Dede Goldsmith is a drug-awareness and harm-reduction advocate who launched the Amend the RAVE Act (ATRA) campaign on the one-year anniversary of her daughter’s death. Shelley Goldsmith, a 20-year-old honors student at UVA, died in August 2013 of hyperthermia that led to cardiac arrest after taking MDMA and attending an EDM concert in Washington, D.C.
Goldsmith believes her daughter might be alive today had certain safer-setting measures been in place at the concert. The ATRA initiative seeks to clarify a federal law that presently discourages EDM venue owners and promoters from offering the safest possible settings for their patrons. Some 14,500 signatures have been gathered in support of the ATRA campaign.
In addition to her federal legislative work, Goldsmith serves as a citizen member of Virginia Commission on Youth, a bipartisan legislative commission that addresses the needs of youth and their families.

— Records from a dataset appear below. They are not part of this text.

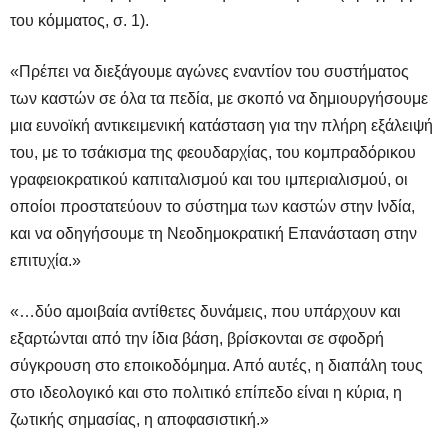
του κόμματος, σ. 1).
«
Πρέπει να διεξάγουμε αγώνες εναντίον του συστήματος
των καστών σε όλα τα πεδία, με σκοπό να δημιουργήσουμε
μια ευνοϊκή αντικειμενική κατάσταση για την πλήρη εξάλειψή
του, με το τσάκισμα της φεουδαρχίας, του κομπραδόρικου
γραφειοκρατικού καπιταλισμού και του ιμπεριαλισμού, οι
οποίοι προστατεύουν το σύστημα των καστών στην Ινδία,
και να οδηγήσουμε τη Νεοδημοκρατική Επανάσταση στην
επιτυχία.»
«…δύο αμοιβαία αντίθετες δυνάμεις, που υπάρχουν και
εξαρτώνται από την ίδια βάση, βρίσκονται σε σφοδρή
σύγκρουση στο εποικοδόμημα. Από αυτές, η διαπάλη τους
στο ιδεολογικό και στο πολιτικό επίπεδο είναι η κύρια, η
ζωτικής σημασίας, η αποφασιστική.
»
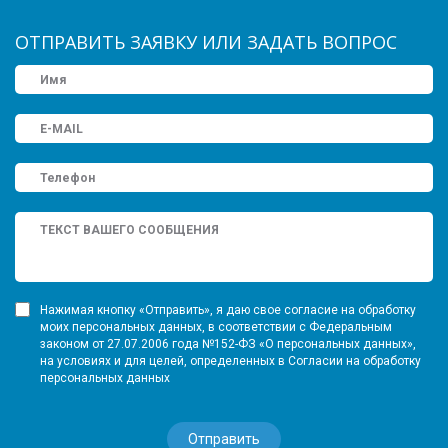
ОТПРАВИТЬ ЗАЯВКУ ИЛИ ЗАДАТЬ ВОПРОС
Нажимая кнопку «Отправить», я даю свое согласие на обработку
моих персональных данных, в соответствии с Федеральным
законом от 27.07.2006 года №152-ФЗ «О персональных данных»,
на условиях и для целей, определенных в Согласии на обработку
персональных данных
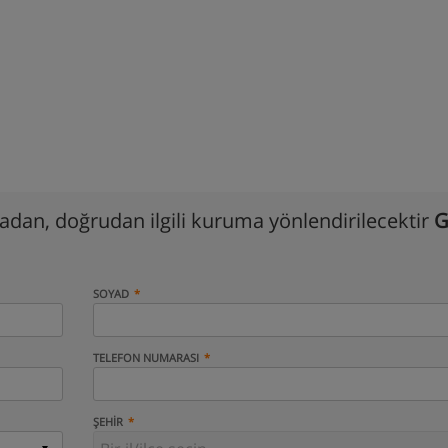
madan, doğrudan ilgili kuruma yönlendirilecektir
G
SOYAD
TELEFON NUMARASI
ŞEHIR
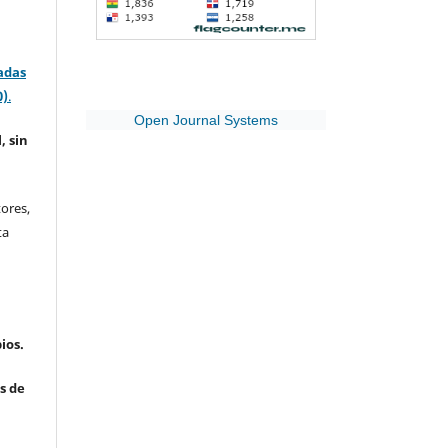
adas
0)
.
Open Journal Systems
, sin
ores,
ta
ios.
s de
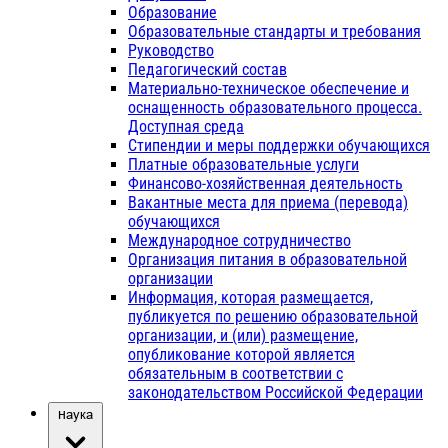
Образование
Образовательные стандарты и требования
Руководство
Педагогический состав
Материально-техническое обеспечение и
оснащенность образовательного процесса.
Доступная среда
Стипендии и меры поддержки обучающихся
Платные образовательные услуги
Финансово-хозяйственная деятельность
Вакантные места для приема (перевода)
обучающихся
Международное сотрудничество
Организация питания в образовательной
организации
Информация, которая размещается,
публикуется по решению образовательной
организации, и (или) размещение,
опубликование которой является
обязательным в соответствии с
законодательством Российской Федерации
Наука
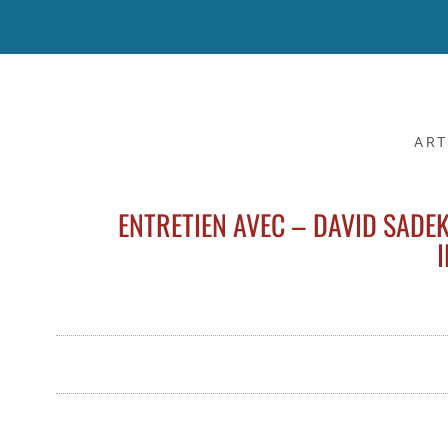
ART
ENTRETIEN AVEC – DAVID SADEK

Through her leadership, the VCOY is currently putting together a plan that identifies the most effective peer-to-peer drug education programs, created by students. Once developed, the plan will be implemented at state colleges and universities. Goldsmith also serves as president of Protect Our Youth, Inc., a nonprofit organization established to support efforts to protect our young people.
She lives in Abingdon, VA, with her husband, Rob.